Motivation

A shift towards federated data systems as a design paradigm

The ambition for a seamlessly connected digital healthcare ecosystem, capable of leveraging vast quantities of patient data remains illusive. Designing and implementing health data platforms is notoriously difficult, given the heterogeneity and complexity of such systems. To address these issues, federated data systems are gaining traction as an overarching design paradigm in which data to remains securely at its source and computations are performed in a decentralized, distributed fashion.
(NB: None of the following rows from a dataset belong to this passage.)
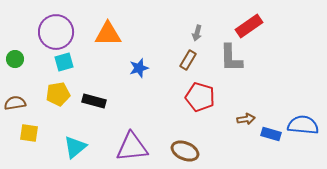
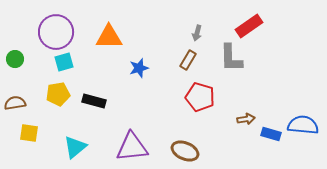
orange triangle: moved 1 px right, 3 px down
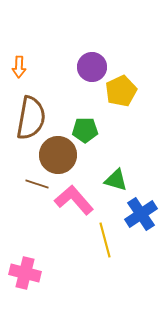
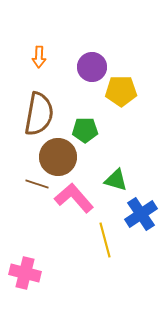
orange arrow: moved 20 px right, 10 px up
yellow pentagon: rotated 24 degrees clockwise
brown semicircle: moved 8 px right, 4 px up
brown circle: moved 2 px down
pink L-shape: moved 2 px up
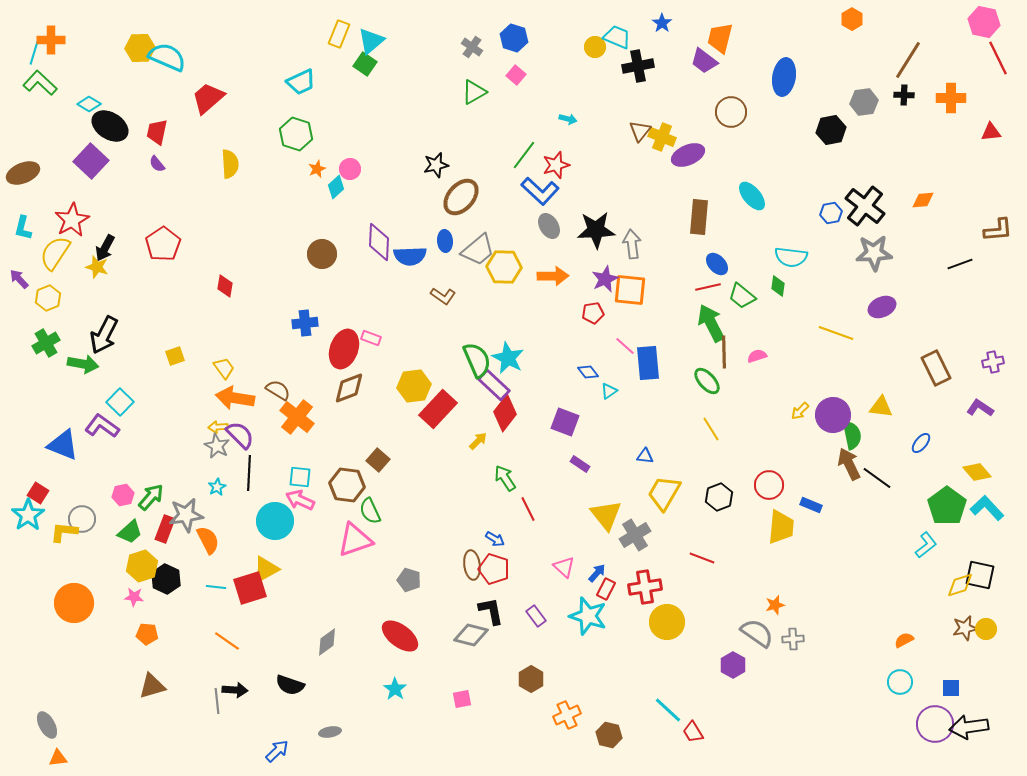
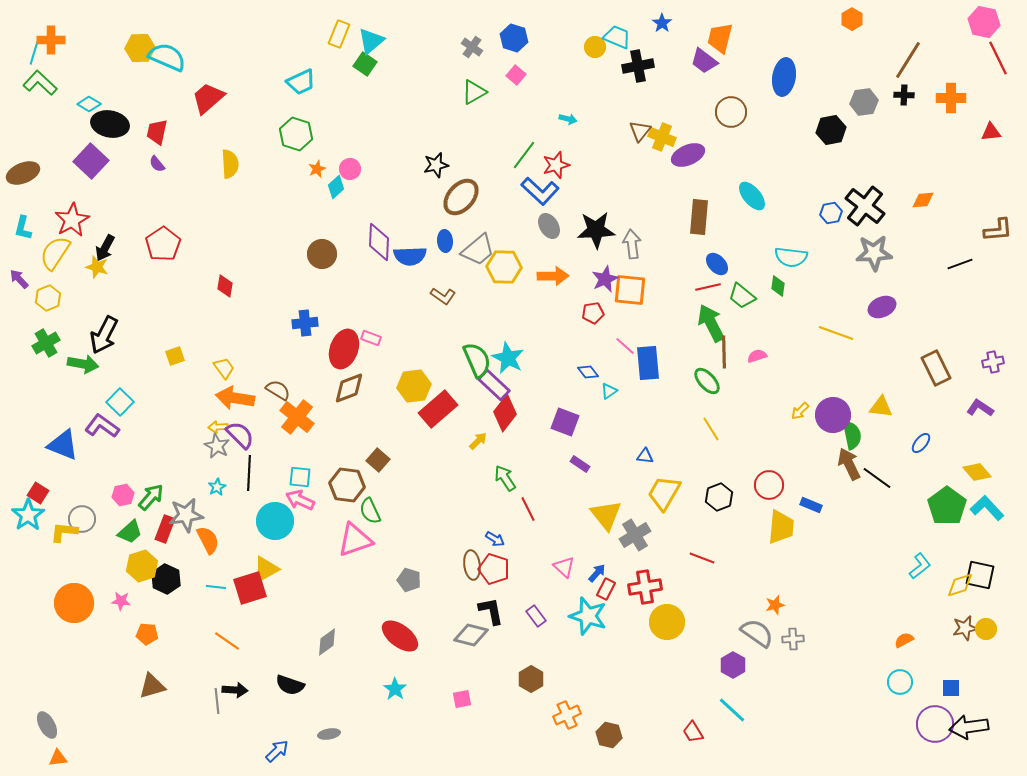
black ellipse at (110, 126): moved 2 px up; rotated 21 degrees counterclockwise
red rectangle at (438, 409): rotated 6 degrees clockwise
cyan L-shape at (926, 545): moved 6 px left, 21 px down
pink star at (134, 597): moved 13 px left, 4 px down
cyan line at (668, 710): moved 64 px right
gray ellipse at (330, 732): moved 1 px left, 2 px down
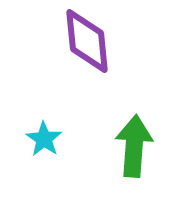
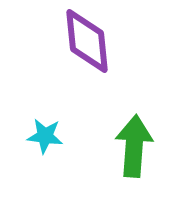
cyan star: moved 1 px right, 3 px up; rotated 27 degrees counterclockwise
Recent technological inventions offer important new enablers to implement federated data systems, most notably:

Significant increase in single-node computing capabilities, whereby it is now possible to process up to 1 TB of tabular data on a single machine node thereby enabling increasingly large volumes of data to be processed in a decentralized, federated system 12;

Maturity of federated analytics and specifically federated learning as a means of performing analysis whilst 'hiding' the data from third parties, including training of deep learning models through aggregation of weights 345;

Privacy-enhancing technologies (PETs) such as secure multi-party computation (MPC) that are now sufficiently mature to be used on an industrial scale, enabling computations to be done under encryption (in-the-blind) thereby significantly improving security across a network of participants 67;

The composable data stack as a solution design that allows for unbundling of the venerable relational database into loosely coupled components, thereby making it easier and more practical to implement federated data systems using cloud-based components with microservices and thus opening up a transition path towards more modular and robust architectures 89.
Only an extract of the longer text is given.